Ao dar esse título ao filme, Bressane parece ressaltar a veia fragmentária de seu cinema, ao mesmo tempo em que estuda a maneira como uma protagonista sobrevive à opressão do capítulo, sempre interrompendo a prosa já naturalmente fragmentada de Machado de Assis.

Bressane disse, em entrevistas, que não se trata de adaptação, mas de interpretação, ou melhor, uma distorção. É como imaginar o contexto da criação do livro, ser mais fiel à poesia machadiana do que a uma obra específica, ainda que tenhamos muitas das palavras de Dom Casmurro.
 

Atores brilham

Vladimir Brichta tem uma das interpretações mais engraçadas de sua carreira como o atormentado Bentinho, andando pela casa como zumbi após ter sentimento estranho com o rosto do próprio filho. Enrique Diaz interpreta o alter ego de Machado, o próprio Dom Casmurro. Mariana Ximenes, Saulo Rodrigues e Djin Sganzerla completam o quarteto amoroso que Jean Renoir aprovaria. Todos os atores e atrizes podem brilhar.

Sendo mais fiel à poesia machadiana, Bressane é também, e como sempre, fiel a sua própria poética. O teor fragmentário permite o caráter retrospectivo já demonstrado em outros filmes, que continua em “Capitu e o capítulo”.

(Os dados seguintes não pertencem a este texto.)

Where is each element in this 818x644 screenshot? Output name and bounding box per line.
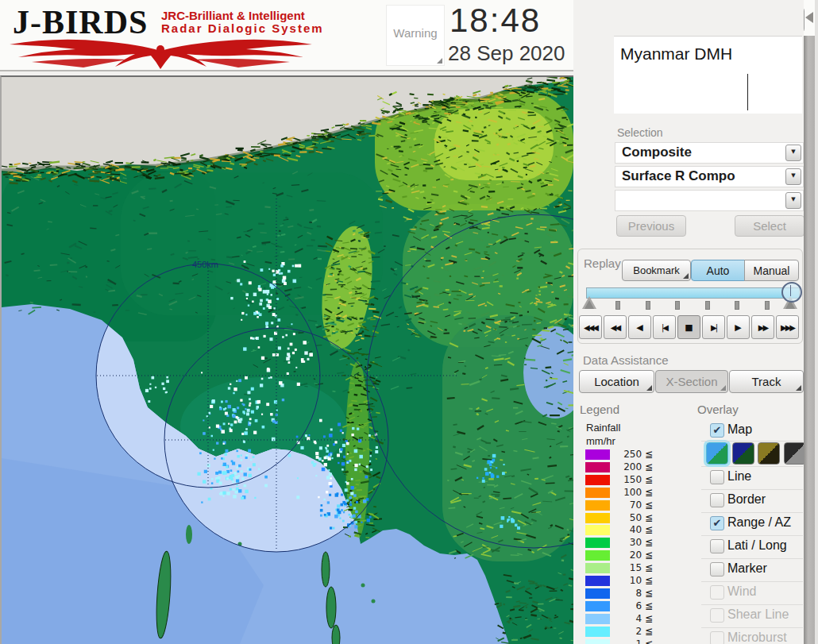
legend-title: Rainfall [586, 422, 620, 434]
step-first-button[interactable]: |◀ [653, 315, 676, 339]
legend-value: 20 ≦ [588, 550, 653, 561]
legend-value: 4 ≦ [588, 613, 653, 624]
legend-value: 150 ≦ [588, 474, 653, 485]
legend-value: 2 ≦ [588, 626, 653, 637]
slider-tick [735, 301, 739, 310]
overlay-checkbox-wind[interactable] [710, 585, 724, 600]
map-style-olive-swatch[interactable] [758, 442, 780, 465]
legend-value: 200 ≦ [588, 461, 653, 472]
chevron-down-icon[interactable]: ▼ [785, 145, 801, 161]
overlay-label: Overlay [697, 403, 739, 416]
previous-button[interactable]: Previous [616, 215, 686, 237]
radar-map[interactable]: 450km [0, 75, 575, 644]
step-last-button[interactable]: ▶| [702, 315, 725, 339]
legend-value: 8 ≦ [588, 588, 653, 599]
overlay-separator [701, 604, 803, 605]
bookmark-label: Bookmark [633, 264, 680, 276]
overlay-checkbox-map[interactable]: ✔ [710, 423, 724, 438]
track-button[interactable]: Track [729, 370, 804, 393]
overlay-checkbox-marker[interactable] [710, 562, 724, 577]
warning-box[interactable]: Warning [386, 5, 445, 66]
fast-rewind-3-button[interactable]: ◀◀◀ [579, 315, 602, 339]
overlay-checkbox-border[interactable] [710, 493, 724, 507]
chevron-down-icon[interactable]: ▼ [785, 168, 801, 185]
select-button[interactable]: Select [735, 215, 804, 237]
button-label: Location [594, 375, 639, 388]
eagle-logo-icon [8, 35, 314, 70]
replay-slider-track[interactable] [586, 287, 800, 299]
map-style-day-swatch[interactable] [706, 442, 728, 465]
legend-value: 6 ≦ [588, 600, 653, 611]
map-style-mono-swatch[interactable] [784, 442, 806, 465]
legend-value: 40 ≦ [588, 524, 653, 535]
legend-value: 15 ≦ [588, 562, 653, 573]
clock-date: 28 Sep 2020 [448, 41, 565, 66]
location-button[interactable]: Location [579, 370, 654, 393]
overlay-item-label: Wind [727, 584, 756, 599]
dropdown-composite[interactable]: Composite ▼ [615, 142, 804, 164]
window-right-edge [815, 0, 818, 644]
overlay-separator [701, 441, 803, 442]
legend-value: 70 ≦ [588, 499, 653, 511]
overlay-separator [701, 489, 803, 490]
site-info-box: Myanmar DMH [614, 36, 802, 114]
slider-tick [615, 301, 620, 310]
overlay-checkbox-lati-long[interactable] [710, 539, 724, 553]
legend-unit: mm/hr [586, 435, 615, 447]
dropdown-product-value: Surface R Compo [622, 168, 735, 184]
overlay-checkbox-range-az[interactable]: ✔ [710, 516, 724, 530]
terrain-radar-canvas: 450km [2, 77, 573, 644]
overlay-separator [701, 466, 803, 467]
dropdown-product[interactable]: Surface R Compo ▼ [615, 166, 804, 187]
x-section-button[interactable]: X-Section [655, 370, 728, 393]
range-ring-label: 450km [192, 260, 218, 269]
overlay-separator [701, 627, 803, 628]
replay-label: Replay [584, 256, 621, 270]
site-name: Myanmar DMH [620, 44, 732, 64]
header-divider [0, 70, 602, 71]
menu-corner-icon [683, 273, 689, 279]
overlay-item-label: Line [727, 469, 751, 484]
stop-button[interactable]: ■ [677, 315, 700, 339]
legend-value: 50 ≦ [588, 512, 653, 523]
fast-rewind-2-button[interactable]: ◀◀ [604, 315, 627, 339]
auto-button[interactable]: Auto [691, 260, 745, 281]
data-assistance-label: Data Assistance [583, 353, 669, 367]
button-label: X-Section [666, 375, 717, 388]
menu-corner-icon [796, 385, 801, 391]
replay-slider-handle[interactable] [781, 282, 802, 303]
play-reverse-button[interactable]: ◀ [628, 315, 651, 339]
overlay-item-label: Shear Line [727, 607, 789, 622]
overlay-checkbox-line[interactable] [710, 470, 724, 484]
logo-tagline-2: Radar Dialogic System [161, 21, 324, 35]
clock-time: 18:48 [450, 2, 541, 40]
panel-edge-strip[interactable] [804, 36, 815, 644]
overlay-separator [701, 512, 803, 513]
logo-tagline-1: JRC-Brilliant & Intelligent [161, 9, 305, 22]
bookmark-button[interactable]: Bookmark [622, 260, 691, 281]
fast-forward-3-button[interactable]: ▶▶▶ [776, 315, 799, 339]
slider-start-marker[interactable] [582, 296, 596, 309]
resize-corner-icon [437, 58, 442, 64]
overlay-separator [701, 558, 803, 559]
dropdown-extra[interactable]: ▼ [615, 190, 804, 211]
legend-value: 30 ≦ [588, 537, 653, 548]
warning-label: Warning [387, 26, 444, 40]
overlay-checkbox-microburst[interactable] [710, 631, 724, 644]
overlay-item-label: Marker [727, 561, 767, 576]
slider-tick [705, 301, 710, 310]
control-panel: Myanmar DMH Selection Composite ▼ Surfac… [573, 0, 804, 644]
slider-tick [675, 301, 680, 310]
overlay-checkbox-shear-line[interactable] [710, 608, 724, 623]
slider-tick [646, 301, 650, 310]
overlay-separator [701, 581, 803, 582]
overlay-item-label: Lati / Long [727, 538, 787, 553]
manual-button[interactable]: Manual [744, 260, 799, 281]
chevron-down-icon[interactable]: ▼ [785, 192, 801, 209]
play-button[interactable]: ▶ [727, 315, 750, 339]
overlay-item-label: Border [727, 492, 766, 507]
map-style-dark-blue-swatch[interactable] [732, 442, 754, 465]
panel-collapse-icon[interactable] [805, 12, 813, 23]
slider-tick [765, 301, 770, 310]
fast-forward-2-button[interactable]: ▶▶ [751, 315, 774, 339]
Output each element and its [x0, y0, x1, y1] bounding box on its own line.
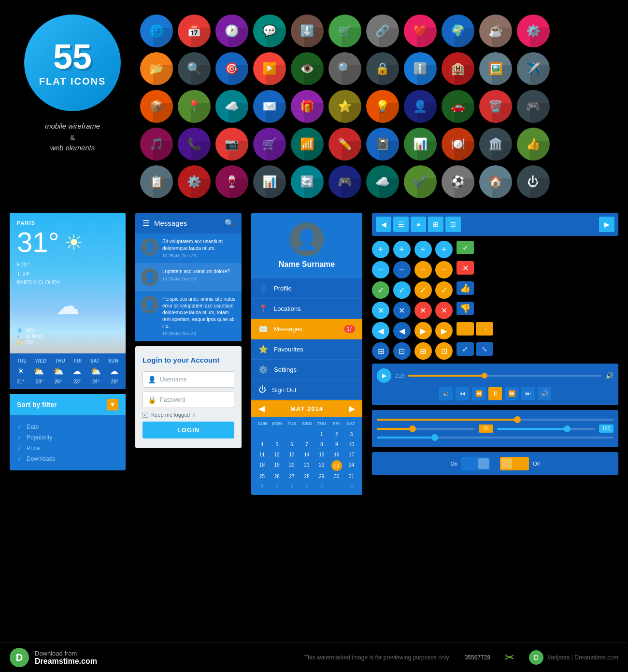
icon-circle-2-10[interactable]: 🎮	[517, 90, 550, 123]
profile-menu-item-profile[interactable]: 👤Profile	[251, 278, 362, 299]
icon-circle-3-8[interactable]: 🍽️	[442, 128, 474, 161]
cal-cell-8[interactable]: 5	[270, 440, 284, 449]
icon-circle-1-0[interactable]: 📂	[140, 52, 173, 85]
filter-item-price[interactable]: ✓Price	[17, 444, 118, 452]
message-item-1[interactable]: 👤 Luptatem acc usantium dolore? 10:25AM,…	[135, 263, 242, 291]
x-circle-4[interactable]: ✕	[435, 302, 453, 319]
arrow-left-circle-1[interactable]: ◀	[372, 322, 389, 339]
icon-circle-2-3[interactable]: ✉️	[253, 90, 286, 123]
icon-circle-2-0[interactable]: 📦	[140, 90, 173, 123]
cal-cell-41[interactable]: 6	[344, 482, 358, 491]
cal-cell-5[interactable]: 2	[329, 430, 343, 439]
filter-item-popularity[interactable]: ✓Popularity	[17, 434, 118, 441]
minus-btn-orange2[interactable]: −	[435, 261, 453, 278]
plus-btn-blue3[interactable]: +	[414, 241, 432, 258]
volume-up-btn[interactable]: 🔊	[538, 387, 551, 400]
nav-grid1-btn[interactable]: ⊞	[428, 217, 443, 232]
slider-track-1[interactable]	[377, 419, 614, 421]
expand-circle-4[interactable]: ⊡	[435, 342, 453, 360]
cal-cell-24[interactable]: 21	[300, 460, 314, 471]
hamburger-icon[interactable]: ☰	[143, 219, 149, 228]
expand-circle-1[interactable]: ⊞	[372, 342, 389, 360]
icon-circle-2-9[interactable]: 🗑️	[479, 90, 512, 123]
message-item-2[interactable]: 👤 Perspiciatis unde omnis iste natus err…	[135, 291, 242, 341]
pause-btn[interactable]: ⏸	[488, 387, 502, 400]
nav-forward-btn[interactable]: ▶	[599, 217, 614, 232]
cal-cell-38[interactable]: 4	[300, 482, 314, 491]
icon-circle-3-6[interactable]: 📓	[366, 128, 399, 161]
cal-cell-37[interactable]: 3	[285, 482, 299, 491]
username-field[interactable]: 👤 Username	[143, 371, 234, 388]
icon-circle-0-0[interactable]: 🌐	[140, 15, 173, 47]
cal-cell-39[interactable]: 5	[314, 482, 328, 491]
cal-cell-21[interactable]: 18	[255, 460, 269, 471]
icon-circle-1-8[interactable]: 🏨	[442, 52, 474, 85]
nav-grid2-btn[interactable]: ⊡	[445, 217, 461, 232]
password-input[interactable]: Password	[160, 396, 229, 403]
profile-menu-item-settings[interactable]: ⚙️Settings	[251, 360, 362, 380]
cal-cell-10[interactable]: 7	[300, 440, 314, 449]
cal-cell-23[interactable]: 20	[285, 460, 299, 471]
username-input[interactable]: Username	[160, 376, 229, 383]
x-circle-1[interactable]: ✕	[372, 302, 389, 319]
icon-circle-4-0[interactable]: 📋	[140, 165, 173, 198]
icon-circle-4-7[interactable]: ✔️	[404, 165, 437, 198]
cal-cell-35[interactable]: 1	[255, 482, 269, 491]
cal-cell-28[interactable]: 25	[255, 472, 269, 481]
check-circle-3[interactable]: ✓	[414, 281, 432, 299]
messages-search-icon[interactable]: 🔍	[225, 219, 234, 228]
nav-list2-btn[interactable]: ≡	[411, 217, 426, 232]
filter-item-date[interactable]: ✓Date	[17, 423, 118, 431]
filter-item-downloads[interactable]: ✓Downloads	[17, 455, 118, 463]
icon-circle-3-1[interactable]: 📞	[178, 128, 211, 161]
icon-circle-3-0[interactable]: 🎵	[140, 128, 173, 161]
icon-circle-2-1[interactable]: 📍	[178, 90, 211, 123]
icon-circle-1-10[interactable]: ✈️	[517, 52, 550, 85]
icon-circle-0-9[interactable]: ☕	[479, 15, 512, 47]
prev-btn[interactable]: ⏮	[456, 387, 469, 400]
check-circle-1[interactable]: ✓	[372, 281, 389, 299]
cal-cell-17[interactable]: 14	[300, 450, 314, 459]
icon-circle-3-9[interactable]: 🏛️	[479, 128, 512, 161]
check-circle-2[interactable]: ✓	[393, 281, 411, 299]
cal-cell-25[interactable]: 22	[314, 460, 328, 471]
cal-cell-13[interactable]: 10	[344, 440, 358, 449]
filter-dropdown-icon[interactable]: ▼	[107, 399, 118, 410]
icon-circle-4-3[interactable]: 📊	[253, 165, 286, 198]
arrow-left-circle-2[interactable]: ◀	[393, 322, 411, 339]
icon-circle-4-6[interactable]: ☁️	[366, 165, 399, 198]
icon-circle-4-1[interactable]: ⚙️	[178, 165, 211, 198]
cal-cell-16[interactable]: 13	[285, 450, 299, 459]
x-circle-3[interactable]: ✕	[414, 302, 432, 319]
slider-handle-1[interactable]	[514, 416, 521, 423]
cal-cell-36[interactable]: 2	[270, 482, 284, 491]
right-arr-btn[interactable]: →	[476, 322, 493, 336]
icon-circle-1-9[interactable]: 🖼️	[479, 52, 512, 85]
check-circle-4[interactable]: ✓	[435, 281, 453, 299]
icon-circle-2-8[interactable]: 🚗	[442, 90, 474, 123]
icon-circle-3-7[interactable]: 📊	[404, 128, 437, 161]
icon-circle-1-3[interactable]: ▶️	[253, 52, 286, 85]
cal-cell-34[interactable]: 31	[344, 472, 358, 481]
icon-circle-4-5[interactable]: 🎮	[328, 165, 361, 198]
icon-circle-2-6[interactable]: 💡	[366, 90, 399, 123]
minus-btn-blue[interactable]: −	[372, 261, 389, 278]
icon-circle-1-5[interactable]: 🔍	[328, 52, 361, 85]
cal-cell-30[interactable]: 27	[285, 472, 299, 481]
cal-cell-33[interactable]: 30	[329, 472, 343, 481]
volume-icon[interactable]: 🔊	[605, 372, 614, 380]
icon-circle-0-6[interactable]: 🔗	[366, 15, 399, 47]
icon-circle-4-4[interactable]: 🔄	[291, 165, 324, 198]
cal-prev-arrow[interactable]: ◀	[258, 404, 265, 413]
cal-cell-31[interactable]: 28	[300, 472, 314, 481]
icon-circle-0-3[interactable]: 💬	[253, 15, 286, 47]
cal-cell-27[interactable]: 24	[344, 460, 358, 471]
icon-circle-4-8[interactable]: ⚽	[442, 165, 474, 198]
play-button[interactable]: ▶	[377, 368, 391, 383]
thumb-down-btn[interactable]: 👎	[457, 302, 474, 315]
icon-circle-4-2[interactable]: 🍷	[215, 165, 248, 198]
volume-down-btn[interactable]: 🔉	[439, 387, 453, 400]
nav-list1-btn[interactable]: ☰	[393, 217, 409, 232]
icon-circle-1-4[interactable]: 👁️	[291, 52, 324, 85]
next-btn[interactable]: ⏭	[521, 387, 535, 400]
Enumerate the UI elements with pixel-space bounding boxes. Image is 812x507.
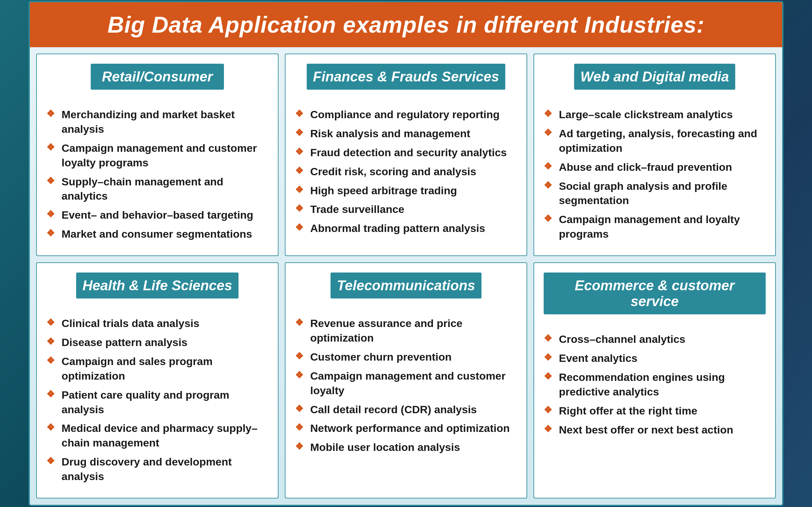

Imagens de “Brás Cubas”, “Matou a família e foi ao cinema”, “Tabu”, “Mandarim” e outros filmes do cineasta invadem a tela, antecipando a rememoração do monumental “A viagem do ônibus amarelo”, seu longa mais recente, que também aparece aqui, completando a espiral de referências.

Pintura em cena

É um filme do desabrochar. Flores invadem as cenas, misturando-se aos rostos das atrizes, desenhando, mesmo quando fora de foco, molduras em um espelho, enchendo um vaso, uma parede ou uma pintura. O desabrochar de uma flor como o de lindas imagens cinematográficas. E ainda de quadros e enquadramentos. Portas, janelas, estantes e espelhos servem de molduras para quadros dentro de quadros, numa construção em abismo que espelha o mergulho na investigação das obras de arte.

E de muitas outras coisas: as relações entre as pessoas e entre essas e as artes, o espaço delimitado pela moldura da tela e o que está fora desse espaço, os limites de toda adaptação, o barulho e a energia do mar, chapéus, Capitus  mulheres e mães.

Poucos cineastas conseguiram desafiar tão frontalmente o público. Quase todos eles já não estão entre nós.  Julio Bressane carrega a chama desse cinema que não paparica o espectador com naturalismo viciado e poesia pré-fabricada, levando a inquietação de filmar ao limite máximo.  

“CAPITU E O CAPÍTULO”

Brasil, 2021. Direção de Julio Bressane. Com Mariana Ximenes, Vladimir Brichta e Enrique Diaz. Em cartaz na sala 1 do Centro Cultural Unimed-BH Minas, às 18h15.